DATA:
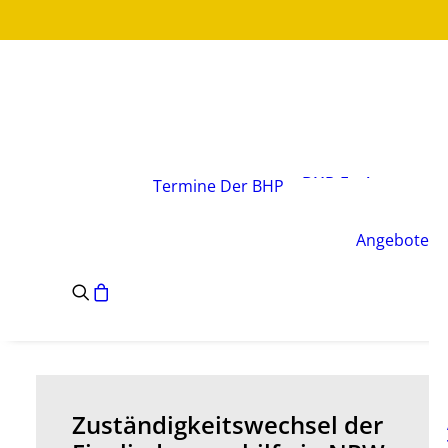
Über den Verband
Vorstand
BHP-Fachgruppen
Termine
Der BHP
Geschäftsstelle
Leitsätze des BHP
Angebote
Satzung des BHP
e.V.
Zuständigkeitswechsel der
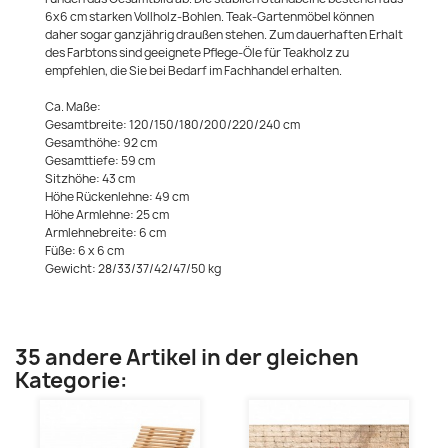
6x6 cm starken Vollholz-Bohlen. Teak-Gartenmöbel können
daher sogar ganzjährig draußen stehen. Zum dauerhaften Erhalt
des Farbtons sind geeignete Pflege-Öle für Teakholz zu
empfehlen, die Sie bei Bedarf im Fachhandel erhalten.
Ca. Maße:
Gesamtbreite: 120/150/180/200/220/240 cm
Gesamthöhe: 92 cm
Gesamttiefe: 59 cm
Sitzhöhe: 43 cm
Höhe Rückenlehne: 49 cm
Höhe Armlehne: 25 cm
Armlehnebreite: 6 cm
Füße: 6 x 6 cm
Gewicht: 28/33/37/42/47/50 kg
35 andere Artikel in der gleichen
Kategorie:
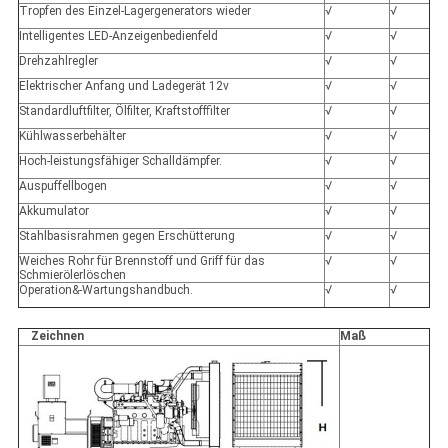
Tropfen des Einzel-Lagergenerators wieder
√
√
Intelligentes LED-Anzeigenbedienfeld
√
√
Drehzahlregler
√
√
Elektrischer Anfang und Ladegerät 12v
√
√
Standardluftfilter, Ölfilter, Kraftstofffilter
√
√
Kühlwasserbehälter
√
√
Hoch-leistungsfähiger Schalldämpfer.
√
√
Auspuffellbogen
√
√
Akkumulator
√
√
Stahlbasisrahmen gegen Erschütterung
√
√
Weiches Rohr für Brennstoff und Griff für das
√
√
Schmierölerlöschen
Operation&-Wartungshandbuch.
√
√
Zeichnen
Maß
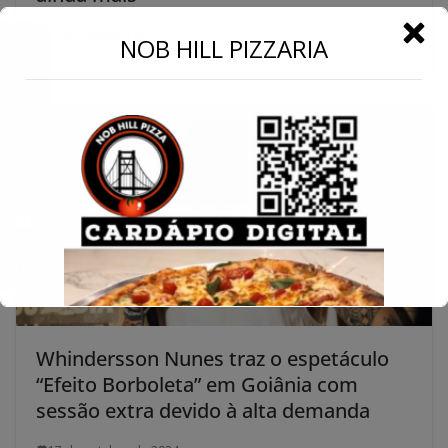
17 de outubro de 2024
←
NOB HILL PIZZARIA
Conecte-se
Whindersson Nunes traz o espetáculo
“Efeito Borboleta” em Goiânia com
sessão extra devido à alta demanda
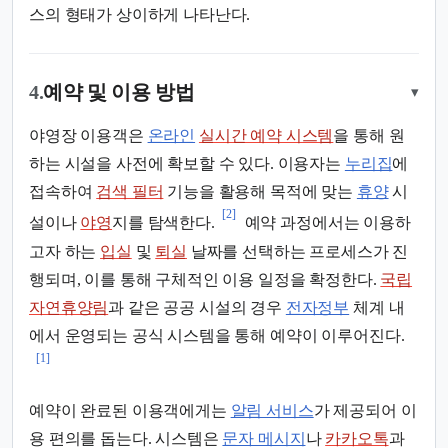
스의 형태가 상이하게 나타난다.
4.
예약 및 이용 방법
▾
야영장 이용객은
온라인
실시간 예약 시스템
을 통해 원
하는 시설을 사전에 확보할 수 있다. 이용자는
누리집
에
접속하여
검색 필터
기능을 활용해 목적에 맞는
휴양
시
[2]
설이나
야영
지를 탐색한다.
예약 과정에서는 이용하
고자 하는
입실
및
퇴실
날짜를 선택하는 프로세스가 진
행되며, 이를 통해 구체적인 이용 일정을 확정한다.
국립
자연휴양림
과 같은 공공 시설의 경우
전자정부
체계 내
에서 운영되는 공식 시스템을 통해 예약이 이루어진다.
[1]
예약이 완료된 이용객에게는
알림 서비스
가 제공되어 이
용 편의를 돕는다. 시스템은
문자 메시지
나
카카오톡
과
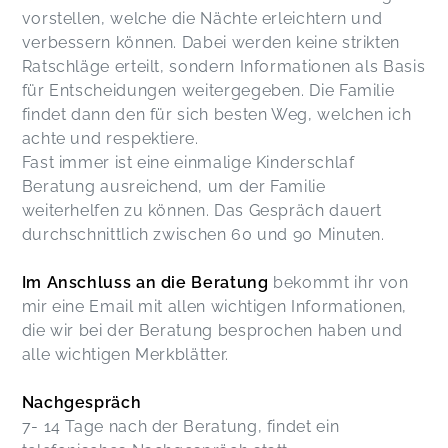
vorstellen, welche die Nächte erleichtern und
verbessern können. Dabei werden keine strikten
Ratschläge erteilt, sondern Informationen als Basis
für Entscheidungen weitergegeben. Die Familie
findet dann den für sich besten Weg, welchen ich
achte und respektiere.
Fast immer ist eine einmalige Kinderschlaf
Beratung ausreichend, um der Familie
weiterhelfen zu können. Das Gespräch dauert
durchschnittlich zwischen 60 und 90 Minuten.
Im Anschluss an die Beratung
bekommt ihr von
mir eine Email mit allen wichtigen Informationen,
die wir bei der Beratung besprochen haben und
alle wichtigen Merkblätter.
Nachgespräch
7- 14 Tage nach der Beratung, findet ein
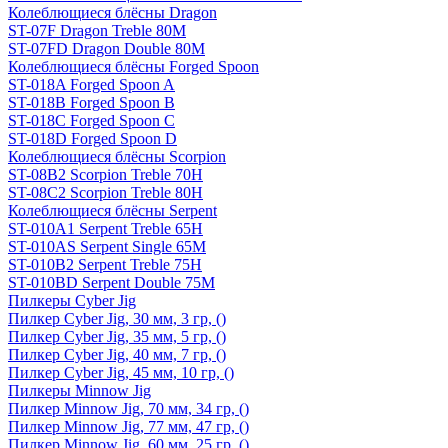
Колеблющиеся блёсны Dragon
ST-07F Dragon Treble 80M
ST-07FD Dragon Double 80M
Колеблющиеся блёсны Forged Spoon
ST-018A Forged Spoon A
ST-018B Forged Spoon B
ST-018C Forged Spoon C
ST-018D Forged Spoon D
Колеблющиеся блёсны Scorpion
ST-08B2 Scorpion Treble 70H
ST-08C2 Scorpion Treble 80H
Колеблющиеся блёсны Serpent
ST-010A1 Serpent Treble 65H
ST-010AS Serpent Single 65M
ST-010B2 Serpent Treble 75H
ST-010BD Serpent Double 75M
Пилкеры Cyber Jig
Пилкер Cyber Jig, 30 мм, 3 гр, ()
Пилкер Cyber Jig, 35 мм, 5 гр, ()
Пилкер Cyber Jig, 40 мм, 7 гр, ()
Пилкер Cyber Jig, 45 мм, 10 гр, ()
Пилкеры Minnow Jig
Пилкер Minnow Jig, 70 мм, 34 гр, ()
Пилкер Minnow Jig, 77 мм, 47 гр, ()
Пилкер Minnow Jig, 60 мм, 25 гр, ()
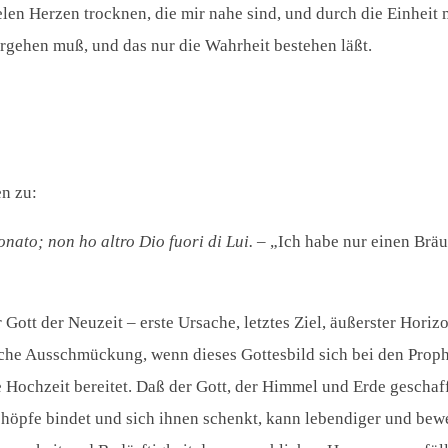
elen Herzen trocknen, die mir nahe sind, und durch die Einheit
rgehen muß, und das nur die Wahrheit bestehen läßt.
en zu:
nato; non ho altro Dio fuori di Lui.
– „Ich habe nur einen Bräu
r Gott der Neuzeit – erste Ursache, letztes Ziel, äußerster Horiz
egorische Ausschmückung, wenn dieses Gottesbild sich bei den Pr
 Hochzeit bereitet. Daß der Gott, der Himmel und Erde geschaff
schöpfe bindet und sich ihnen schenkt, kann lebendiger und b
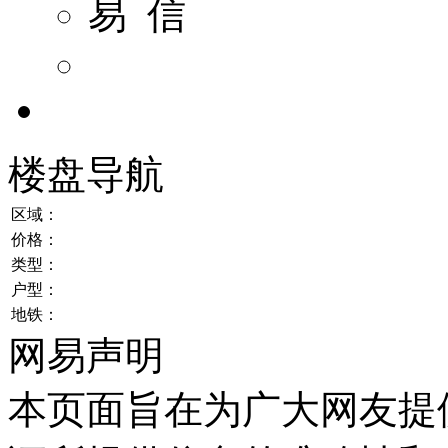
易 信
楼盘导航
区域：
价格：
类型：
户型：
地铁：
网易声明
本页面旨在为广大网友提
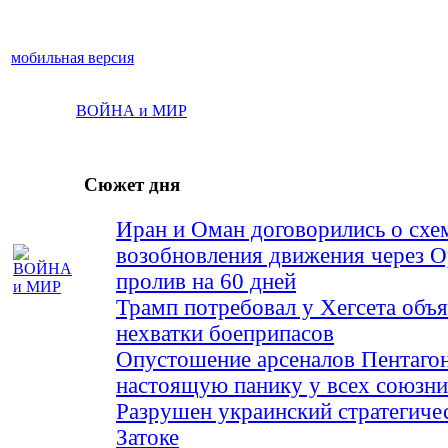
мобильная версия
ВОЙНА и МИР
Сюжет дня
Иран и Оман договорились о схе
возобновления движения через 
пролив на 60 дней
Трамп потребовал у Хегсета объя
нехватки боеприпасов
Опустошение арсеналов Пентагон
настоящую панику у всех союз
Разрушен украинский стратегиче
Затоке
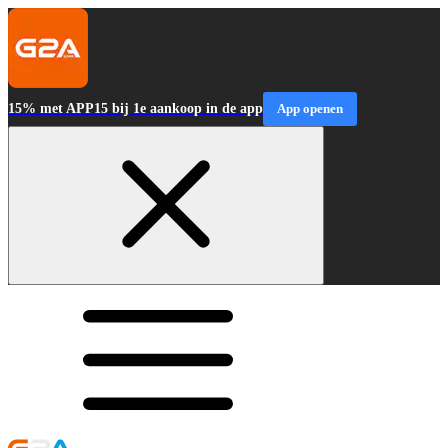
15% met APP15 bij 1e aankoop in de app
App openen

WHAT IS BEING ASKED:
When a line contains the string "Колеблющиеся", copy it from the records.

TASK OUTPUT:
Колеблющиеся блёсны Dragon
Колеблющиеся блёсны Forged Spoon
Колеблющиеся блёсны Scorpion
Колеблющиеся блёсны Serpent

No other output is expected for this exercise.